Carl loved new ideas and novel approaches. You could tell by the sheer number of nutritional supplements he took. His list had grown to 18 different supplements over the past two years.

Carl came to me for coronary plaque regression. Lipoprotein analysis did uncover several previously unsuspected abnormalties, most notably small LDL particles and lipoprotein(a). In addition, Carl's LDL cholesterol ranged between 111 mg-156 mg and he was clearly hypertensive, with systolic blood pressures consistently around 150-160. (Recall that people with Lp(a) are more prone to hypertension.)

Carl was more than willing to have his lipoprotein(a) reduced. We did so with niacin and testosterone and the level dropped to near zero. Likewise, we corrected his small LDL pattern with niacin, fish oil, and a reduction in processed carbohydrates.

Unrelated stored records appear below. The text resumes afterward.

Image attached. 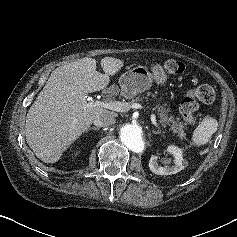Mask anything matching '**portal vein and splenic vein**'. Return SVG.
Wrapping results in <instances>:
<instances>
[{"mask_svg": "<svg viewBox=\"0 0 237 237\" xmlns=\"http://www.w3.org/2000/svg\"><path fill=\"white\" fill-rule=\"evenodd\" d=\"M93 104L96 106H100V107L107 108L109 110H113V111H117V112H127L131 108L132 109H139V110L143 109V106L139 103H133V104L129 105L128 103L119 102V101H115V102L96 101ZM150 120L154 126L159 127L157 120H156V115L154 113L151 114Z\"/></svg>", "mask_w": 237, "mask_h": 237, "instance_id": "18ae733b", "label": "portal vein and splenic vein"}]
</instances>
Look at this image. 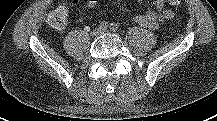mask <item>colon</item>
Here are the masks:
<instances>
[{
	"label": "colon",
	"mask_w": 217,
	"mask_h": 121,
	"mask_svg": "<svg viewBox=\"0 0 217 121\" xmlns=\"http://www.w3.org/2000/svg\"><path fill=\"white\" fill-rule=\"evenodd\" d=\"M172 6H178L182 0H166ZM68 12L64 6H57L47 14L48 24L55 29H63L67 25Z\"/></svg>",
	"instance_id": "1"
}]
</instances>
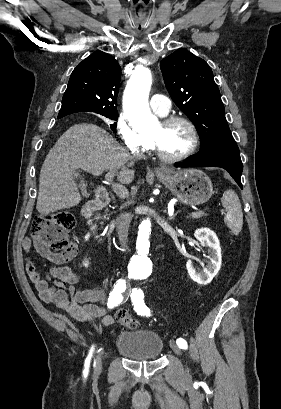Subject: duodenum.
<instances>
[{
	"label": "duodenum",
	"mask_w": 281,
	"mask_h": 409,
	"mask_svg": "<svg viewBox=\"0 0 281 409\" xmlns=\"http://www.w3.org/2000/svg\"><path fill=\"white\" fill-rule=\"evenodd\" d=\"M109 193H110L109 186H98L95 192L96 200L88 201L84 205L82 212L88 227L91 229L94 237L100 242L103 240V238L102 235L100 234L99 228L93 217V214L100 211L106 203L110 202L111 197Z\"/></svg>",
	"instance_id": "duodenum-1"
}]
</instances>
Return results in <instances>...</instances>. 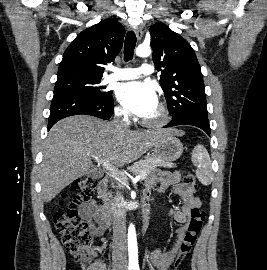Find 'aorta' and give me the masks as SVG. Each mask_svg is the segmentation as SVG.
Masks as SVG:
<instances>
[{
  "mask_svg": "<svg viewBox=\"0 0 267 270\" xmlns=\"http://www.w3.org/2000/svg\"><path fill=\"white\" fill-rule=\"evenodd\" d=\"M151 54V49L148 45H139L136 49V55L139 57H148ZM128 252L129 262H137L138 260V248L136 231L133 224H130L128 228Z\"/></svg>",
  "mask_w": 267,
  "mask_h": 270,
  "instance_id": "1",
  "label": "aorta"
}]
</instances>
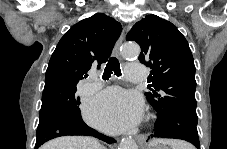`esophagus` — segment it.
I'll list each match as a JSON object with an SVG mask.
<instances>
[{
	"mask_svg": "<svg viewBox=\"0 0 227 149\" xmlns=\"http://www.w3.org/2000/svg\"><path fill=\"white\" fill-rule=\"evenodd\" d=\"M122 42H123V35L120 36V38L118 39V41L116 42L115 47H114V55L117 58L121 57V52L120 51H121ZM136 141H137L138 145H145L146 141H147V138L144 137V136L137 137Z\"/></svg>",
	"mask_w": 227,
	"mask_h": 149,
	"instance_id": "esophagus-1",
	"label": "esophagus"
}]
</instances>
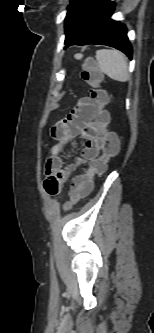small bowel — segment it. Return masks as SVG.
<instances>
[{"label":"small bowel","instance_id":"c3829d8e","mask_svg":"<svg viewBox=\"0 0 154 333\" xmlns=\"http://www.w3.org/2000/svg\"><path fill=\"white\" fill-rule=\"evenodd\" d=\"M97 106L89 99L82 98L64 119L51 129L55 142L49 148L45 165L44 188L51 195H57L76 166L96 159L103 145L101 128L96 121ZM84 140L80 157L75 164L65 165L64 156L75 148L76 139Z\"/></svg>","mask_w":154,"mask_h":333}]
</instances>
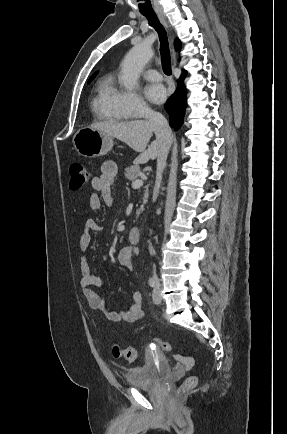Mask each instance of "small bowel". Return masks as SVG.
Instances as JSON below:
<instances>
[{"label":"small bowel","instance_id":"obj_1","mask_svg":"<svg viewBox=\"0 0 287 434\" xmlns=\"http://www.w3.org/2000/svg\"><path fill=\"white\" fill-rule=\"evenodd\" d=\"M117 174V165L114 161H104L100 168V174L95 175L91 179V187L95 193L90 194L88 205L92 210H99L102 204L110 205L112 203L111 186L114 183ZM103 227L93 218H89L84 223L83 232L79 236L78 248L82 252L81 261L79 264L80 286L82 293L86 298L91 309L103 313L111 322H135L143 316L142 310V295L140 292H134L132 295V304L128 310L124 312L110 311L104 300L93 290V287H102L107 284V272L104 270L102 274L95 275L90 272L87 250L91 243V233H100ZM132 248L123 247L116 256L117 264L127 270L133 266ZM193 360H187L184 363L186 369L193 366Z\"/></svg>","mask_w":287,"mask_h":434}]
</instances>
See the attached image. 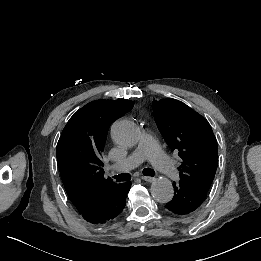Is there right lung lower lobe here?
Wrapping results in <instances>:
<instances>
[{
	"mask_svg": "<svg viewBox=\"0 0 261 261\" xmlns=\"http://www.w3.org/2000/svg\"><path fill=\"white\" fill-rule=\"evenodd\" d=\"M131 187V183L115 184L96 193L79 210L80 215L93 224L105 223L119 215L126 204V194Z\"/></svg>",
	"mask_w": 261,
	"mask_h": 261,
	"instance_id": "obj_1",
	"label": "right lung lower lobe"
}]
</instances>
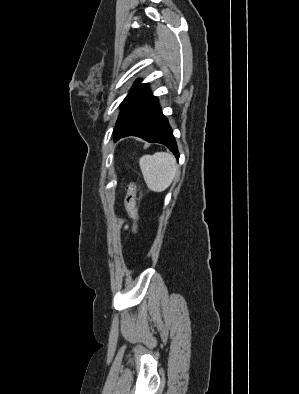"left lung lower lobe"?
<instances>
[{
	"label": "left lung lower lobe",
	"mask_w": 299,
	"mask_h": 394,
	"mask_svg": "<svg viewBox=\"0 0 299 394\" xmlns=\"http://www.w3.org/2000/svg\"><path fill=\"white\" fill-rule=\"evenodd\" d=\"M138 136L148 142L166 145L179 159L176 141L158 100L146 89L131 105L114 129L115 141L126 136Z\"/></svg>",
	"instance_id": "left-lung-lower-lobe-1"
}]
</instances>
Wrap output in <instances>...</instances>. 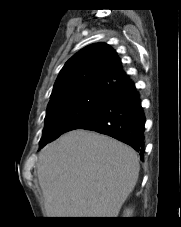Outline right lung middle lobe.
I'll use <instances>...</instances> for the list:
<instances>
[{
    "label": "right lung middle lobe",
    "instance_id": "1",
    "mask_svg": "<svg viewBox=\"0 0 181 227\" xmlns=\"http://www.w3.org/2000/svg\"><path fill=\"white\" fill-rule=\"evenodd\" d=\"M110 89L94 90L59 98L48 104L40 146L58 138L92 115L106 101Z\"/></svg>",
    "mask_w": 181,
    "mask_h": 227
}]
</instances>
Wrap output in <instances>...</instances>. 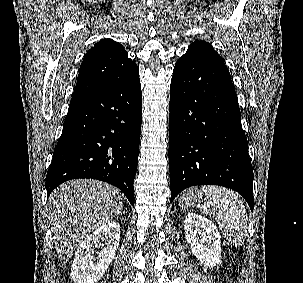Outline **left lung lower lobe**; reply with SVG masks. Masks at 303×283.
Wrapping results in <instances>:
<instances>
[{"instance_id": "1", "label": "left lung lower lobe", "mask_w": 303, "mask_h": 283, "mask_svg": "<svg viewBox=\"0 0 303 283\" xmlns=\"http://www.w3.org/2000/svg\"><path fill=\"white\" fill-rule=\"evenodd\" d=\"M170 202L195 185L237 191L253 211V169L230 73L214 50L186 52L173 70Z\"/></svg>"}]
</instances>
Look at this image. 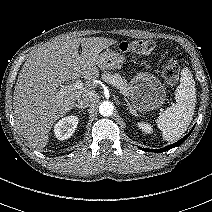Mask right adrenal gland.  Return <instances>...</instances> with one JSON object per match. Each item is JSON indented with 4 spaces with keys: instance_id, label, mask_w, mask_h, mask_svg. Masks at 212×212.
Masks as SVG:
<instances>
[{
    "instance_id": "2a0ac1e0",
    "label": "right adrenal gland",
    "mask_w": 212,
    "mask_h": 212,
    "mask_svg": "<svg viewBox=\"0 0 212 212\" xmlns=\"http://www.w3.org/2000/svg\"><path fill=\"white\" fill-rule=\"evenodd\" d=\"M74 108H79V109H81L82 111L85 110V107L82 106V105H79V104H75V105H74Z\"/></svg>"
}]
</instances>
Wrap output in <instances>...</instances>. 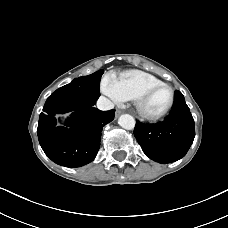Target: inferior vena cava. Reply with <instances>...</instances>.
I'll list each match as a JSON object with an SVG mask.
<instances>
[{
	"instance_id": "obj_1",
	"label": "inferior vena cava",
	"mask_w": 228,
	"mask_h": 228,
	"mask_svg": "<svg viewBox=\"0 0 228 228\" xmlns=\"http://www.w3.org/2000/svg\"><path fill=\"white\" fill-rule=\"evenodd\" d=\"M97 108L100 110H111L114 108V103L104 96H101L97 101Z\"/></svg>"
}]
</instances>
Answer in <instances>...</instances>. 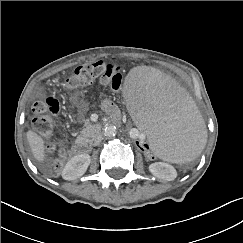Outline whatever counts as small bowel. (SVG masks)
Here are the masks:
<instances>
[{
	"label": "small bowel",
	"mask_w": 243,
	"mask_h": 243,
	"mask_svg": "<svg viewBox=\"0 0 243 243\" xmlns=\"http://www.w3.org/2000/svg\"><path fill=\"white\" fill-rule=\"evenodd\" d=\"M103 109L111 114H115L116 106L111 99L105 98L102 103Z\"/></svg>",
	"instance_id": "small-bowel-1"
}]
</instances>
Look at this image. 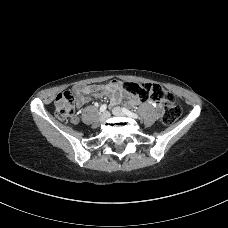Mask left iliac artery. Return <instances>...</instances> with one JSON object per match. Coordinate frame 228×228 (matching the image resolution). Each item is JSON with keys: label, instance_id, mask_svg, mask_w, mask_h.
<instances>
[{"label": "left iliac artery", "instance_id": "44dca946", "mask_svg": "<svg viewBox=\"0 0 228 228\" xmlns=\"http://www.w3.org/2000/svg\"><path fill=\"white\" fill-rule=\"evenodd\" d=\"M122 110H123V111L125 112V114L128 115L129 117H132V118H135V119L139 118V115H138V114H136V113H134V112H132V111H129V110L126 109V108H123Z\"/></svg>", "mask_w": 228, "mask_h": 228}]
</instances>
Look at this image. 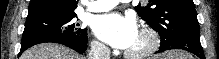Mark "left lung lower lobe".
<instances>
[{
    "label": "left lung lower lobe",
    "instance_id": "0a47b994",
    "mask_svg": "<svg viewBox=\"0 0 219 59\" xmlns=\"http://www.w3.org/2000/svg\"><path fill=\"white\" fill-rule=\"evenodd\" d=\"M172 49H183L197 55L200 59H205L203 48L200 43L199 31H190L178 35L169 42L161 44L156 53Z\"/></svg>",
    "mask_w": 219,
    "mask_h": 59
}]
</instances>
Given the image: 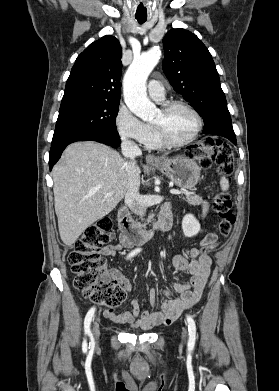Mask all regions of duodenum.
<instances>
[{"label":"duodenum","mask_w":279,"mask_h":391,"mask_svg":"<svg viewBox=\"0 0 279 391\" xmlns=\"http://www.w3.org/2000/svg\"><path fill=\"white\" fill-rule=\"evenodd\" d=\"M118 226L122 233V240L127 246L144 244L158 233L167 232L173 226V216L170 207L163 208L157 223L148 229L137 226L126 207H121L117 215Z\"/></svg>","instance_id":"1"}]
</instances>
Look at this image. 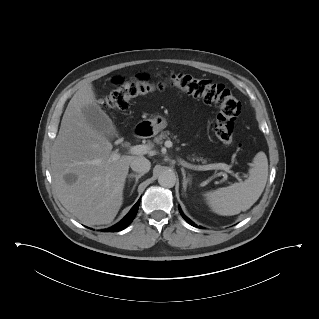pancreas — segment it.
Listing matches in <instances>:
<instances>
[{
  "instance_id": "cf45deb5",
  "label": "pancreas",
  "mask_w": 319,
  "mask_h": 319,
  "mask_svg": "<svg viewBox=\"0 0 319 319\" xmlns=\"http://www.w3.org/2000/svg\"><path fill=\"white\" fill-rule=\"evenodd\" d=\"M169 135H170L169 131H163V132L160 133L159 136H157V137L154 138V142H155L156 144H161L163 139H166V138L169 139ZM189 159H191L192 161H195V160H196V161L201 162V163H203V164H206V163H207V160H206V159H203L202 157H200V158H199V157H197V158L192 157V158H189Z\"/></svg>"
}]
</instances>
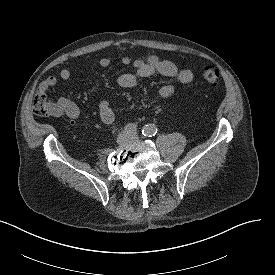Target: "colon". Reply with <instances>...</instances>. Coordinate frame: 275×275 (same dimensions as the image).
Listing matches in <instances>:
<instances>
[{
    "instance_id": "obj_1",
    "label": "colon",
    "mask_w": 275,
    "mask_h": 275,
    "mask_svg": "<svg viewBox=\"0 0 275 275\" xmlns=\"http://www.w3.org/2000/svg\"><path fill=\"white\" fill-rule=\"evenodd\" d=\"M200 77L206 86L214 88L218 85L219 71L214 68L205 67L200 71ZM53 109V101L44 90L38 88L33 96L34 113L40 117H48Z\"/></svg>"
}]
</instances>
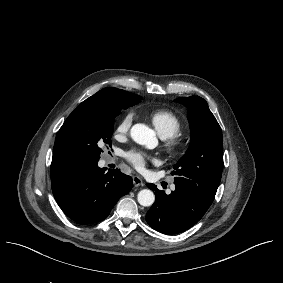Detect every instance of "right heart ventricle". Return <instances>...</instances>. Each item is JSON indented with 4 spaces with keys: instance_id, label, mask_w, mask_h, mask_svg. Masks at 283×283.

But Carl really resisted doing much about his LDL cholesterol and high blood pressure. I got the sense that these "boring" issues simply didn't interest him. After all, LDL cholesterol and blood pressure were the stuff of TV commercials and the popular conversation propagated by drug companies.

Carl's follow-up heart scan, however, finally persuaded him: a 24% increase in one year, likely due to the neglect of the basic issues.

I liken Carl's case to being like the teenager with a new car who polishes the paint to a bright finish, puts new wheels and tires on it, spruces up the interior with various doodads--but then fails to change the oil. Sometimes it's the most basic issues that can diminish your success.

Issues like LDL cholesterol and high blood pressure aren't the most glamorous, but they do count in your coronary plaque control program.